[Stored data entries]
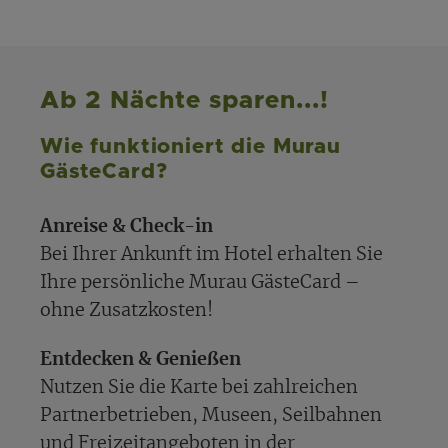
Ab 2 Nächte sparen...!
Wie funktioniert die Murau
GästeCard?
Anreise & Check-in
Bei Ihrer Ankunft im Hotel erhalten Sie
Ihre persönliche Murau GästeCard –
ohne Zusatzkosten!
Entdecken & Genießen
Nutzen Sie die Karte bei zahlreichen
Partnerbetrieben, Museen, Seilbahnen
und Freizeitangeboten in der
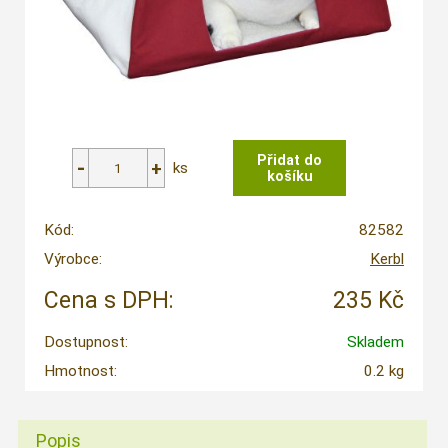
ks
Kód:
82582
Výrobce:
Kerbl
Cena s DPH:
235 Kč
Dostupnost:
Skladem
Hmotnost:
0.2 kg
Popis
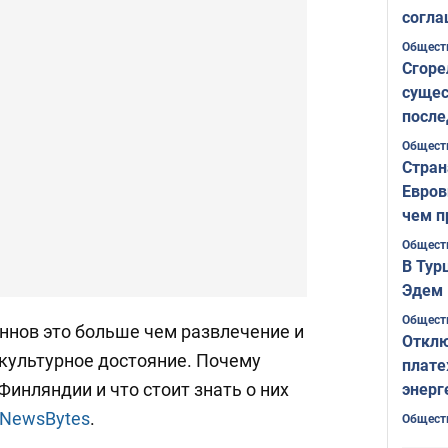
согла
ожида
Общест
Сгоре
сущес
после
Печер
Общест
Стран
Евров
чем п
Общест
В Тур
Эдем 
Общест
ннов это больше чем развлечение и
Отклю
и культурное достояние. Почему
плате
Финляндии и что стоит знать о них
энерг
NewsBytes
.
Общест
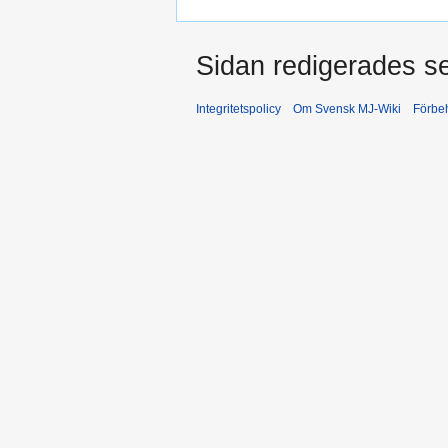
Sidan redigerades se
Integritetspolicy
Om Svensk MJ-Wiki
Förbeh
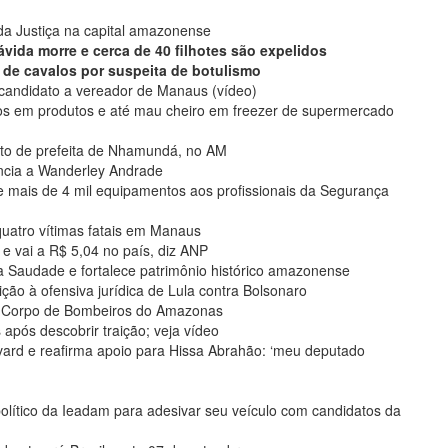
a Justiça na capital amazonense
vida morre e cerca de 40 filhotes são expelidos
es de cavalos por suspeita de botulismo
candidato a vereador de Manaus (vídeo)
s em produtos e até mau cheiro em freezer de supermercado
erto de prefeita de Nhamundá, no AM
encia a Wanderley Andrade
e mais de 4 mil equipamentos aos profissionais da Segurança
quatro vítimas fatais em Manaus
e vai a R$ 5,04 no país, diz ANP
 Saudade e fortalece patrimônio histórico amazonense
ão à ofensiva jurídica de Lula contra Bolsonaro
o Corpo de Bombeiros do Amazonas
após descobrir traição; veja vídeo
ard e reafirma apoio para Hissa Abrahão: ‘meu deputado
lítico da Ieadam para adesivar seu veículo com candidatos da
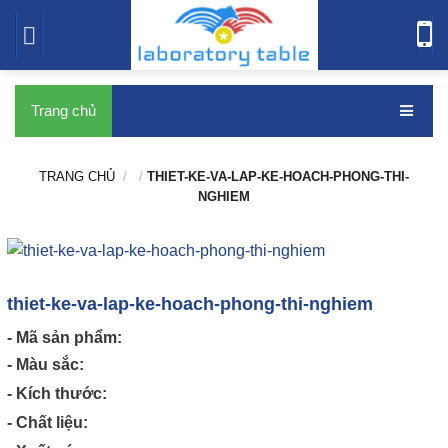
bàn thí nghiệm
Trang chủ
TRANG CHỦ
/
/
THIET-KE-VA-LAP-KE-HOACH-PHONG-THI-
NGHIEM
thiet-ke-va-lap-ke-hoach-phong-thi-nghiem
- Mã sản phẩm:
- Màu sắc:
- Kích thước:
- Chất liệu:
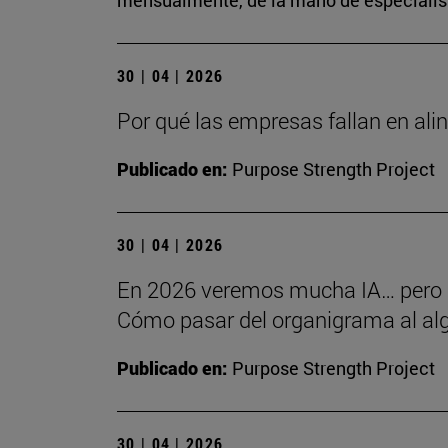
mensualmente, de la mano de especialista
30 | 04 | 2026
Por qué las empresas fallan en alin
Publicado en:
Purpose Strength Project
30 | 04 | 2026
En 2026 veremos mucha IA… pero
Cómo pasar del organigrama al alg
Publicado en:
Purpose Strength Project
30 | 04 | 2026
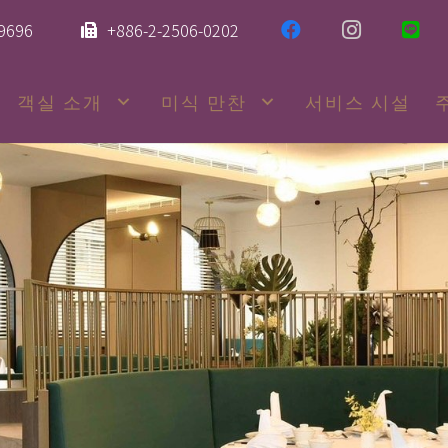
-9696
+886-2-2506-0202
객실 소개
미식 만찬
서비스 시설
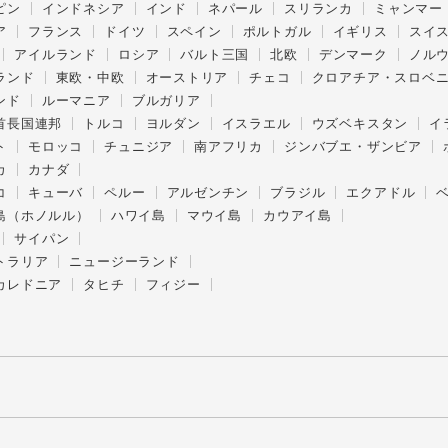
ピン
インドネシア
インド
ネパール
スリランカ
ミャンマー
ア
フランス
ドイツ
スペイン
ポルトガル
イギリス
スイ
アイルランド
ロシア
バルト三国
北欧
デンマーク
ノル
ランド
東欧・中欧
オーストリア
チェコ
クロアチア・スロベ
ンド
ルーマニア
ブルガリア
首長国連邦
トルコ
ヨルダン
イスラエル
ウズベキスタン
イ
ト
モロッコ
チュニジア
南アフリカ
ジンバブエ・ザンビア
カ
カナダ
コ
キューバ
ペルー
アルゼンチン
ブラジル
エクアドル
島（ホノルル）
ハワイ島
マウイ島
カウアイ島
サイパン
トラリア
ニュージーランド
カレドニア
タヒチ
フィジー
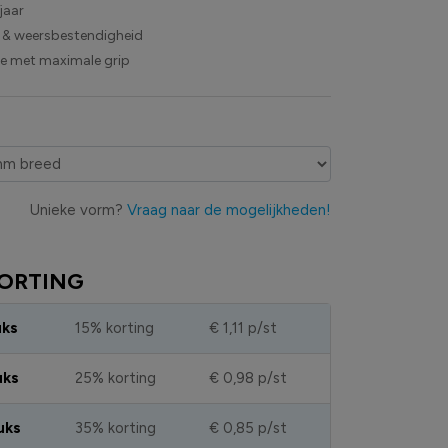
jaar
 & weersbestendigheid
ie met maximale grip
Unieke vorm?
Vraag naar de mogelijkheden!
ORTING
uks
15% korting
€ 1,11
p/st
uks
25% korting
€ 0,98
p/st
uks
35% korting
€ 0,85
p/st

--- Goal of the exercise ---
Reprint every record exactly and skip the pictures.

--- Finished task ---
Ab 2 Nächte sparen...!
Wie funktioniert die Murau
GästeCard?
Anreise & Check-in
Bei Ihrer Ankunft im Hotel erhalten Sie
Ihre persönliche Murau GästeCard –
ohne Zusatzkosten!
Entdecken & Genießen
Nutzen Sie die Karte bei zahlreichen
Partnerbetrieben, Museen, Seilbahnen
und Freizeitangeboten in der
ks
Kód:
82582
Výrobce:
Kerbl
Cena s DPH:
235 Kč
Dostupnost:
Skladem
Hmotnost:
0.2 kg
Popis
согла
ожида
Общест
Сгоре
сущес
после
Печер
Общест
Стран
Евров
чем п
Общест
В Тур
Эдем 
Общест
ннов это больше чем развлечение и
Отклю
и культурное достояние. Почему
плате
Финляндии и что стоит знать о них
энерг
NewsBytes
.
Общест
Sidan redigerades se
Integritetspolicy
Om Svensk MJ-Wiki
Förbeh
a Justiça na capital amazonense
vida morre e cerca de 40 filhotes são expelidos
es de cavalos por suspeita de botulismo
candidato a vereador de Manaus (vídeo)
s em produtos e até mau cheiro em freezer de supermercado
erto de prefeita de Nhamundá, no AM
encia a Wanderley Andrade
e mais de 4 mil equipamentos aos profissionais da Segurança
quatro vítimas fatais em Manaus
e vai a R$ 5,04 no país, diz ANP
 Saudade e fortalece patrimônio histórico amazonense
ão à ofensiva jurídica de Lula contra Bolsonaro
o Corpo de Bombeiros do Amazonas
após descobrir traição; veja vídeo
ard e reafirma apoio para Hissa Abrahão: ‘meu deputado
lítico da Ieadam para adesivar seu veículo com candidatos da
bàn thí nghiệm
Trang chủ
TRANG CHỦ
/
/
THIET-KE-VA-LAP-KE-HOACH-PHONG-THI-
NGHIEM
thiet-ke-va-lap-ke-hoach-phong-thi-nghiem
- Mã sản phẩm:
- Màu sắc:
- Kích thước:
- Chất liệu:
mensualmente, de la mano de especialista
30 | 04 | 2026
Por qué las empresas fallan en alin
Publicado en:
Purpose Strength Project
30 | 04 | 2026
En 2026 veremos mucha IA… pero
Cómo pasar del organigrama al alg
Publicado en:
Purpose Strength Project
30 | 04 | 2026
-9696
+886-2-2506-0202
객실 소개
미식 만찬
서비스 시설
ピン
インドネシア
インド
ネパール
スリランカ
ミャンマー
ア
フランス
ドイツ
スペイン
ポルトガル
イギリス
スイ
アイルランド
ロシア
バルト三国
北欧
デンマーク
ノル
ランド
東欧・中欧
オーストリア
チェコ
クロアチア・スロベ
ンド
ルーマニア
ブルガリア
首長国連邦
トルコ
ヨルダン
イスラエル
ウズベキスタン
イ
ト
モロッコ
チュニジア
南アフリカ
ジンバブエ・ザンビア
カ
カナダ
コ
キューバ
ペルー
アルゼンチン
ブラジル
エクアドル
島（ホノルル）
ハワイ島
マウイ島
カウアイ島
サイパン
トラリア
ニュージーランド
カレドニア
タヒチ
フィジー
jaar
 & weersbestendigheid
ie met maximale grip
Unieke vorm?
Vraag naar de mogelijkheden!
ORTING
uks
15% korting
€ 1,11
p/st
uks
25% korting
€ 0,98
p/st
uks
35% korting
€ 0,85
p/st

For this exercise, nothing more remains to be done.